Au niveau national, cette inscription sensibilisera davantage au PCI et à la Convention de l’UNESCO qui reconnaît et apprécie la diversité culturelle. Cette reconnaissance attirera également l’attention sur l’importance de préserver le pantun et de le transmettre aux générations futures en encourageant indirectement la population à apprendre et à sauvegarder cette tradition orale.
Par ailleurs, cette inscription, si elle a lieu, promouvra le pantun dans les communautés qui le pratiquent en Indonésie et en Malaisie. L’inscription du pantun augmentera la visibilité, non seulement du pantun lui-même, mais aussi d’autres formes de patrimoine culturel immatériel.
On espère que cette reconnaissance agira comme catalyseur pour encourager les gouvernements d’Indonésie et de Malaisie à sauvegarder et promouvoir ce patrimoine oral et littéraire afin d’assurer sa continuité dans l’avenir.
Veuillez expliquer comment ceci serait réalisé au niveau international.
L’inscription du pantun comme forme d’expression régionale renforcera la compréhension mutuelle et la coopération entre les pays du sud-est asiatique (Indonésie, Malaisie, Singapour, Brunei Darussalam et Thaïlande) en vue de préserver leur patrimoine culturel commun. Au niveau international, cette inscription attirera l’attention du monde entier sur des exemples de tradition orale qui sont aujourd’hui adaptés, suite au processus de mondialisation. Des pantuns ont été étudiés par des universitaires européens et traduits en plusieurs langues, notamment en français, en allemand, en anglais et en néerlandais. Cette inscription sensibilisera également les communautés qui le pratiquent à l’importance du pantun. Les listes internationales du patrimoine culturel immatériel peuvent jouer un rôle crucial pour faire reconnaître aux communautés de praticiens l’importance de transmettre les traditions d’une génération à l’autre. Cette liste internationale augmentera également la visibilité du pantun et d’autres formes de traditions orales et de patrimoine culturel immatériel communes à l’Indonésie et à la Malaisie.
Comment le dialogue entre les communautés, groupes et individus serait-il encouragé par l’inscription de l’élément ?
L’inscription du pantun ravivera le dialogue entre des communautés similaires sur le plan culturel qui ont été divisées par des frontières coloniales et nationales. Le dialogue entre ces communautés passera par des festivals, des célébrations communes et des rituels. L’inscription sensibilisera davantage les communautés à l’importance de la coopération pour sauvegarder leurs traditions orales. Elle favorisera ainsi le dialogue entre et dans les communautés concernées.

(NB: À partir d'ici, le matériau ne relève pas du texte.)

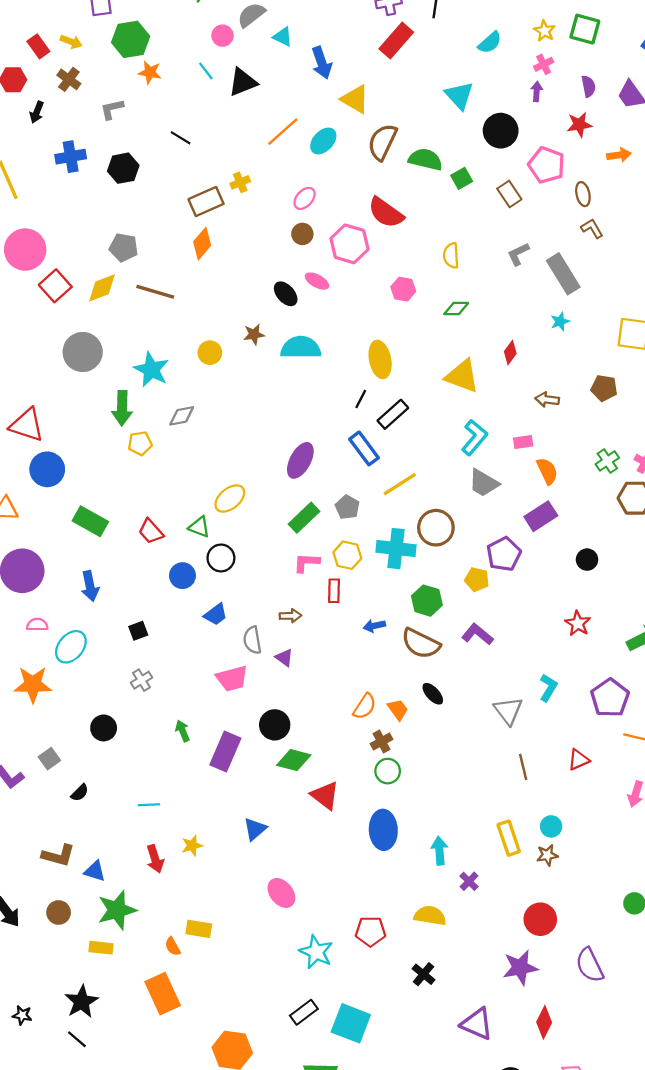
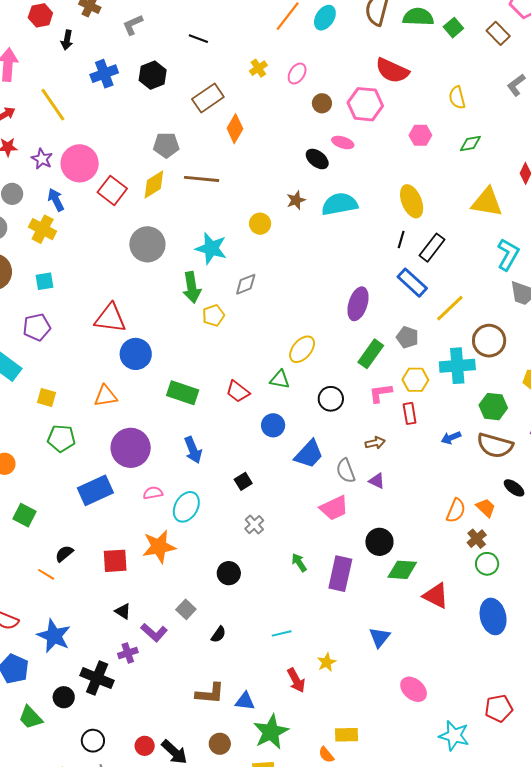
pink ellipse: (305, 198) -> (297, 74), moved
brown rectangle: (206, 202) -> (208, 98), moved
black circle: (221, 558) -> (331, 399), moved
blue trapezoid: (216, 614) -> (309, 454), size x1.4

Le pantun est source de conseils, de courtoisie, d’éducation, de valeurs, de relations éthiques entre personnes de différents groupes d’âge ainsi que d’informations sur les populations du Pasisir et leurs pratiques traditionnelles. La teneur culturelle de cet élément motivera les experts des domaines des langues, de la culture et des sciences sociales.
Des échanges culturels seront encouragés entre les communautés du pantun de Malaisie et d’Indonésie. Des poètes, des musiciens, des chanteurs et des danseurs traditionnels participent notamment à des festivals de pantun. Le pantun ouvre donc un espace de dialogue entre différentes communautés ethniques qui le pratiquent.

© The Department of National Heritage (JWN), Malaysia, 2017
Comment la créativité humaine et le respect de la diversité culturelle seraient-ils favorisés par l’inscription de l’élément ?
Les traditions orales sont une des manifestations de la créativité humaine. La tradition orale du pantun exprime dans une forme poétique les connaissances locales sur l’environnement ainsi que les valeurs éthiques et esthétiques. Le pantun est également présent dans d’autres arts, comme la musique, la danse, la langue et le théâtre traditionnel. L’interprétation du pantun démontre de la créativité pour communiquer à travers une belle versification. Ces différentes interprétations permettent aux membres d’une communauté d’exprimer leur créativité individuelle. La beauté d’expression des textes du pantun incite les personnes à créer des pantuns sous d’autres formes comme la musique, la danse et le théâtre traditionnel.